Count up the lines below that hold "high", then give that count by itself.

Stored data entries
_____

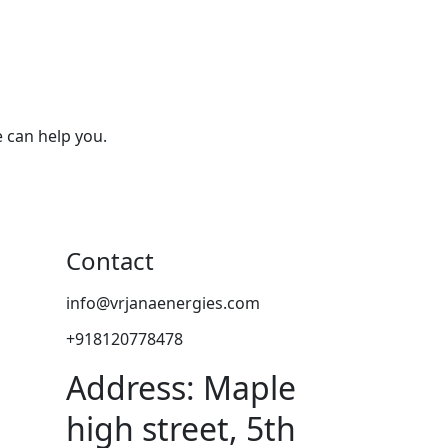
 can help you.
Contact
info@vrjanaenergies.com
+918120778478
Address: Maple
high street, 5th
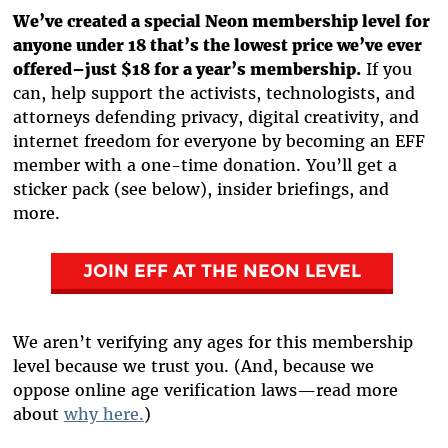
We’ve created a special Neon membership level for
anyone under 18 that’s the lowest price we’ve ever
offered–just $18 for a year’s membership.
If you
can, help support the activists, technologists, and
attorneys defending privacy, digital creativity, and
internet freedom for everyone by becoming an EFF
member with a one-time donation. You’ll get a
sticker pack (see below), insider briefings, and
more.
JOIN EFF AT THE NEON LEVEL
We aren’t verifying any ages for this membership
level because we trust you. (And, because we
oppose online age verification laws—read more
about
why here.
)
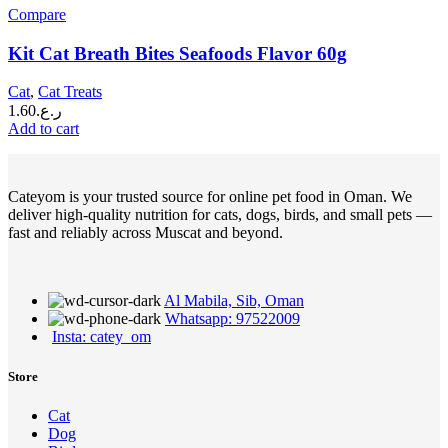
Compare
Kit Cat Breath Bites Seafoods Flavor 60g
Cat
,
Cat Treats
1.60
ر.ع.
Add to cart
Cateyom is your trusted source for online pet food in Oman. We
deliver high-quality nutrition for cats, dogs, birds, and small pets —
fast and reliably across Muscat and beyond.
Al Mabila, Sib, Oman
Whatsapp: 97522009
Insta: catey_om
Store
Cat
Dog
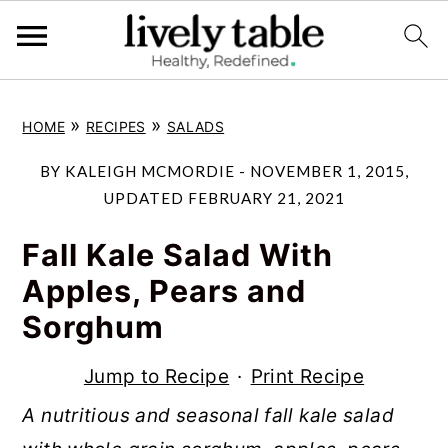
S
S
S
»
»
HOME
RECIPES
SALADS
k
k
k
i
i
i
BY
KALEIGH MCMORDIE
-
NOVEMBER 1, 2015
,
p
p
p
UPDATED
FEBRUARY 21, 2021
t
t
t
Fall Kale Salad With
o
o
o
Apples, Pears and
p
m
p
Sorghum
r
a
r
i
i
i
Jump to Recipe
·
Print Recipe
m
n
m
A nutritious and seasonal fall kale salad
a
c
a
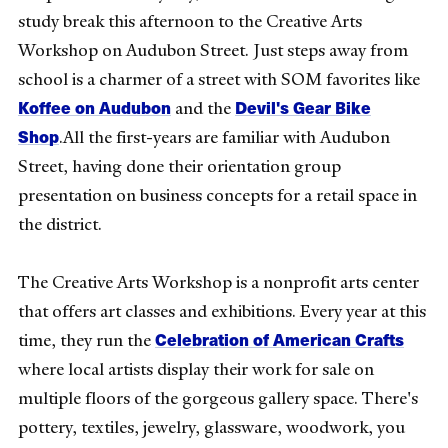
study break this afternoon to the Creative Arts
Workshop on Audubon Street. Just steps away from
school is a charmer of a street with SOM favorites like
Koffee on Audubon
Devil's Gear Bike
and the
Shop
.All the first-years are familiar with Audubon
Street, having done their orientation group
presentation on business concepts for a retail space in
the district.
The Creative Arts Workshop is a nonprofit arts center
that offers art classes and exhibitions. Every year at this
Celebration of American Crafts
time, they run the
where local artists display their work for sale on
multiple floors of the gorgeous gallery space. There's
pottery, textiles, jewelry, glassware, woodwork, you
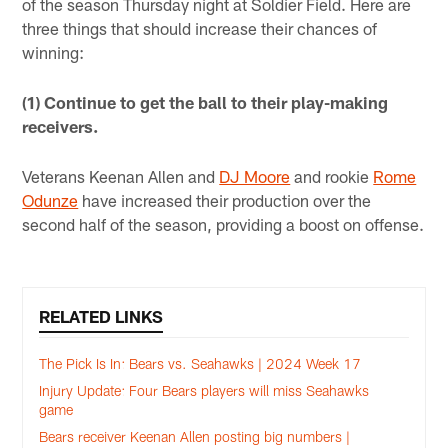
of the season Thursday night at Soldier Field. Here are
three things that should increase their chances of
winning:
(1) Continue to get the ball to their play-making
receivers.
Veterans Keenan Allen and
DJ Moore
and rookie
Rome
Odunze
have increased their production over the
second half of the season, providing a boost on offense.
RELATED LINKS
The Pick Is In: Bears vs. Seahawks | 2024 Week 17
Injury Update: Four Bears players will miss Seahawks
game
Bears receiver Keenan Allen posting big numbers |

_____

Solution to the exercise ▸
2